* **Exercise data**

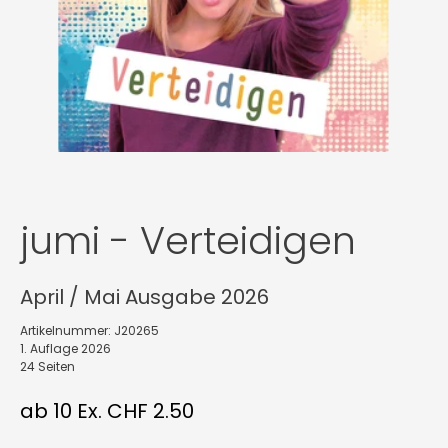
jumi - Verteidigen
April / Mai Ausgabe 2026
Artikelnummer: J20265
1. Auflage 2026
24 Seiten
ab 10 Ex. CHF 2.50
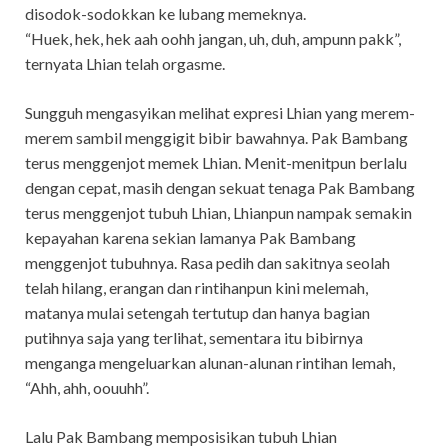
disodok-sodokkan ke lubang memeknya.
“Huek, hek, hek aah oohh jangan, uh, duh, ampunn pakk”,
ternyata Lhian telah orgasme.
Sungguh mengasyikan melihat expresi Lhian yang merem-
merem sambil menggigit bibir bawahnya. Pak Bambang
terus menggenjot memek Lhian. Menit-menitpun berlalu
dengan cepat, masih dengan sekuat tenaga Pak Bambang
terus menggenjot tubuh Lhian, Lhianpun nampak semakin
kepayahan karena sekian lamanya Pak Bambang
menggenjot tubuhnya. Rasa pedih dan sakitnya seolah
telah hilang, erangan dan rintihanpun kini melemah,
matanya mulai setengah tertutup dan hanya bagian
putihnya saja yang terlihat, sementara itu bibirnya
menganga mengeluarkan alunan-alunan rintihan lemah,
“Ahh, ahh, oouuhh”.
Lalu Pak Bambang memposisikan tubuh Lhian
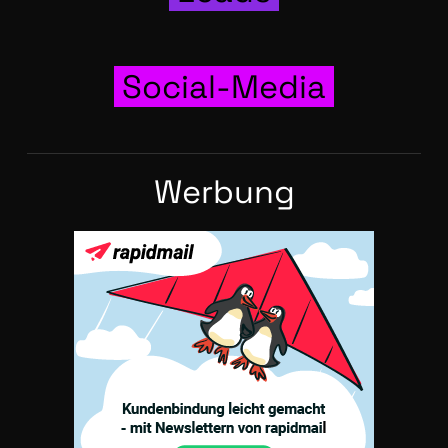
Social-Media
Wer­bung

* **What is required**
Starting at the line that contains "Sungguh mengasyikan melihat" and stopping after the line that contains "terus menggenjot tubuh", write out every line exactly as it appears above, and no other line.

* **Output below**
Sungguh mengasyikan melihat expresi Lhian yang merem-
merem sambil menggigit bibir bawahnya. Pak Bambang
terus menggenjot memek Lhian. Menit-menitpun berlalu
dengan cepat, masih dengan sekuat tenaga Pak Bambang
terus menggenjot tubuh Lhian, Lhianpun nampak semakin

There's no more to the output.